I’m good at worrying. Did you know this about me? I don’t feel like a complete person unless I’m worried about something. If they had an Olympics for worriers, I could melt down all the gold medals I’d win and make myself a gilded helmet to protect my crazy, anxious brain.
When we quit our jobs and terminated our comfortable, reliable income (no, that didn’t make me worry AT ALL), one of the first items we had to contend with was health insurance. We could have stayed on COBRA, but it would have cost more than our rent. Health insurance is important, but the thought of it costing more than our food and shelter made me want to rain hellfire down on the village where all the healthcare CEOs live.
So we applied for an independent health insurance plan and crossed our fingers and prayed to the unicorns that we’d be accepted.

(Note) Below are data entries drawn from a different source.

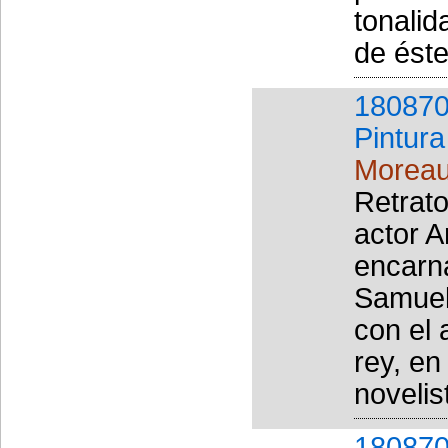
tonalid
de éste
180870
Pintura
Moreau
Retrato
actor A
encarna
Samuel 
con el 
rey, en
novelist
180870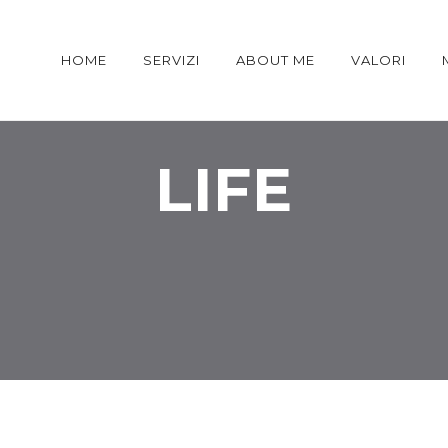
HOME
SERVIZI
ABOUT ME
VALORI
LIFE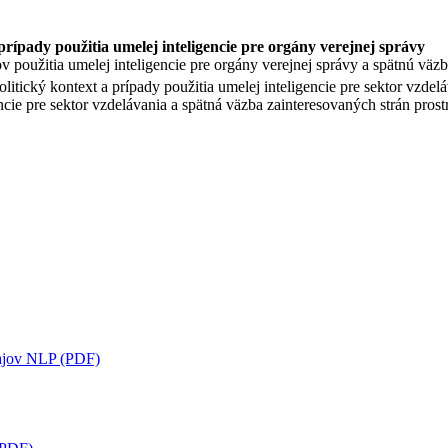
prípady použitia umelej inteligencie pre orgány verejnej správy
v použitia umelej inteligencie pre orgány verejnej správy a spätnú väzb
litický kontext a prípady použitia umelej inteligencie pre sektor vzdel
ncie pre sektor vzdelávania a spätná väzba zainteresovaných strán prost
dajov NLP (PDF)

It seems like it wouldn’t be an issue for us. We were both under 40, and both healthy. Dave hasn’t been to the doctor in years.
But for me, I had been to the doctor. First of all, I’m a woman, so I have “lady business.” Then, when we did regular checkups and stuff, they took blood and I had high cholesterol for my age. Also, I somehow injured my shoulder and it hurt for months, so I went to the doctor for that. And way back in 2007, I went to a chiropractor and had physical therapy for a lower back injury.

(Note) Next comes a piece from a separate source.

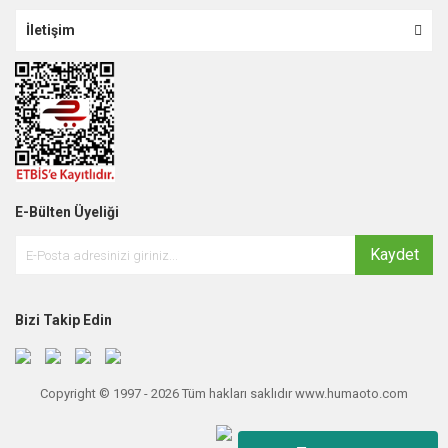
İletişim
E-Bülten Üyeliği
Kaydet
Bizi Takip Edin
Copyright © 1997 - 2026 Tüm hakları saklıdır www.humaoto.com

None of that was “unhealthy.” I got my cholesterol DOWN SIXTY MOTHERFUCKING POINTS and my doctor was stunned. She said I was one of three or four people she had ever seen lower their cholesterol with just diet changes. She gave me a hug and said I was super cool. This is all absolutely true.
But when we applied for health insurance, they didn’t care that my doctor said I was super cool. They just wanted the number. And they wanted info on every doctor visit for the past five years. Every diagnosis. Every prescription. They wanted the diagnostic code from the chiropractor from way back in 2007. I don’t know about you, but 2007 is a lifetime ago. I don’t even remember my own name from back then.

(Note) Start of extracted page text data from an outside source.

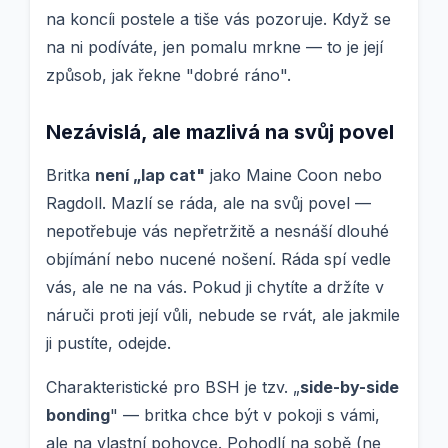
na koncíi postele a tiše vás pozoruje. Když se
na ni podíváte, jen pomalu mrkne — to je její
způsob, jak řekne "dobré ráno".
Nezávislá, ale mazlivá na svůj povel
Britka
není „lap cat"
jako Maine Coon nebo
Ragdoll. Mazlí se ráda, ale na svůj povel —
nepotřebuje vás nepřetržitě a nesnáší dlouhé
objímání nebo nucené nošení. Ráda spí vedle
vás, ale ne na vás. Pokud ji chytíte a držíte v
náruči proti její vůli, nebude se rvát, ale jakmile
ji pustíte, odejde.
Charakteristické pro BSH je tzv. „
side-by-side
bonding
" — britka chce být v pokoji s vámi,
ale na vlastní pohovce. Pohodlí na sobě (ne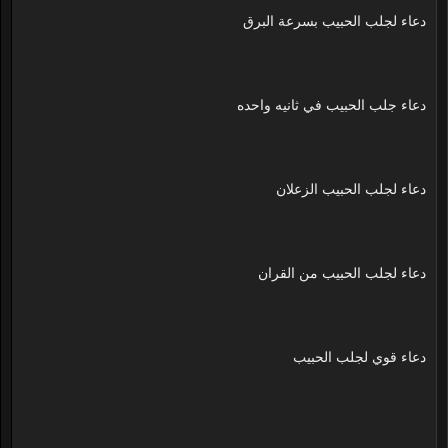
دعاء لجلب الحبيب بسرعة البرق
دعاء جلب الحبيب في ثانيه واحده
دعاء لجلب الحبيب الزعلان
دعاء لجلب الحبيب من القران
دعاء قوي لجلب الحبيب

I had some running around to do to get all this information. All the while, I was hair trigger anxious that the health insurance company would turn me down. And then I’d have this “black mark” on my record of having been refused for insurance. And if I ever applied somewhere else, the refusal would be on my record, and that might be enough for me to never, ever have independent health insurance.
Remember I said I’m anxious? I specifically DON’T go to the doctor for it because I don’t want to make it harder to get insurance. I write this blog instead. You’re welcome.
If I were refused for independent coverage, I could go into a high-risk pool. Or I might have been able to get on a state plan, but part of the qualification was to not have coverage for half a year, which I could do. But that sounded like a risky, dumb thing for a responsible adult to do. Or we could have done COBRA, but as I said, it was astronomically expensive. Health reform is opening up some options, but not many, and not soon enough.
Our goal was to quit our jobs and build our own company. But if I couldn’t get independent health insurance, it would have meant that I’d always need a job with benefits. Or Dave would always need a job with benefits. We would always need an employer. Neither Dave or I are corporate ladder climbers. Without health insurance, our career decisions would not have been based on what we wanted to do with our lives, but needing to be worker bees for the sake of benefits.
Is it me, or is that fucked up?
The good news, is that despite my worrying, we did get an independent plan. Otherwise, we wouldn’t be living in Astoria, and we wouldn’t be building our fledgling company. If we had been turned down, I would have kept trying, I would have explored every option. As a corporation with two employees (Dave and me), we could have tried to get group coverage. I would NOT have sucked it up. I would NOT have stopped whining. I would NOT go back to seeking employment. I would NOT just put my head down to do what I was told to do. I would bend over backwards to make my own work. The work I want to do.
But should it be this hard? How many other people would break away from their jobs to build their own companies if they didn’t have to worry about being bankrupted by health care? “That’s just the way it is” isn’t a good enough answer.